第5章 RHEL 10 における主な変更点


以下は、RHEL 10 における重要な変更点です。

5.1. C++ における互換性に影響を与える変更

std::condition_variable::wait がスレッドのキャンセルポイントになる
GCC 11 以前では、std::condition_variable::wait 関数は noexcept であったため、スレッドのキャンセルと互換性がありませんでした。その結果、pthread_cancel の呼び出しによって std::condition_variable::wait でブロックされたスレッドがキャンセルされると、プロセスは終了します。
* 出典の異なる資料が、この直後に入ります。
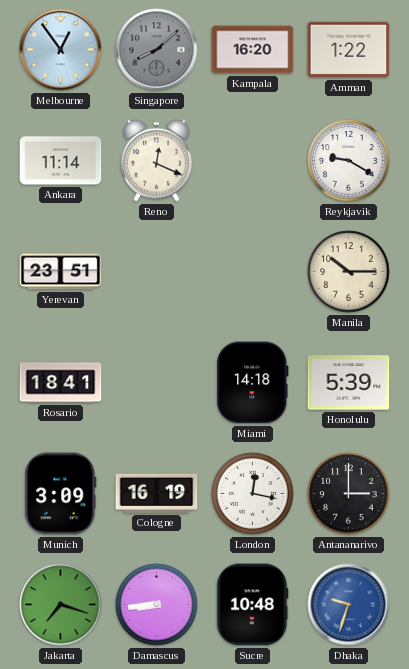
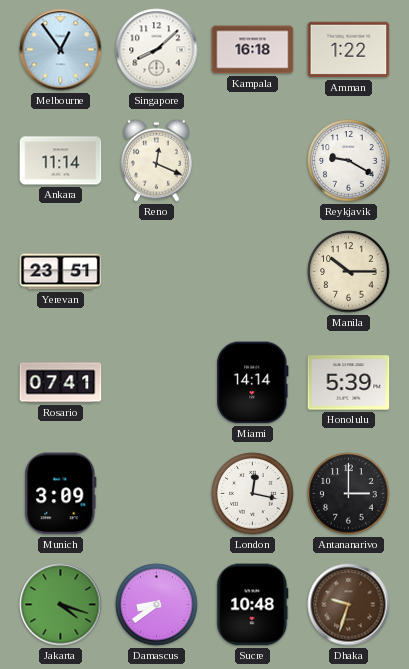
Singapore dial: grey -> white
Kampala: 16:20 -> 16:18
Rosario: 18:41 -> 07:41
Miami: 14:18 -> 14:14
Cologne: 16:19 -> none
Jakarta: 7:18 -> 4:18
Damascus: 8:44 -> 8:39
Dhaka dial: blue -> brown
GCC 12 以降では、std::condition_variable::waitpthread_cancel 関数の呼び出しによってキャンセルされる可能性があり、その際にはスタックがアンワインドされます。例外をスローしない wait に依存するコードがある場合は、コードを確認して適切なアクションを実行してください。
非推奨のクラステンプレート, 一部のクラステンプレートは C++ の新しいバージョンで非推奨となりました。GCC 12 以降では警告の診断が生成されます。
  • 次のクラステンプレートは C++11 以降では非推奨となりました。

    • std::unary_function
    • std::binary_function
  • std::iterator クラステンプレートは、C++17 以降では非推奨となりました。

警告診断を防ぐには、次のいずれかのアクションを実行します。

  • コードに他の変更を加えたくない場合は、GCC の診断プラグマを使用して警告診断を無効にします。以下に例を示します。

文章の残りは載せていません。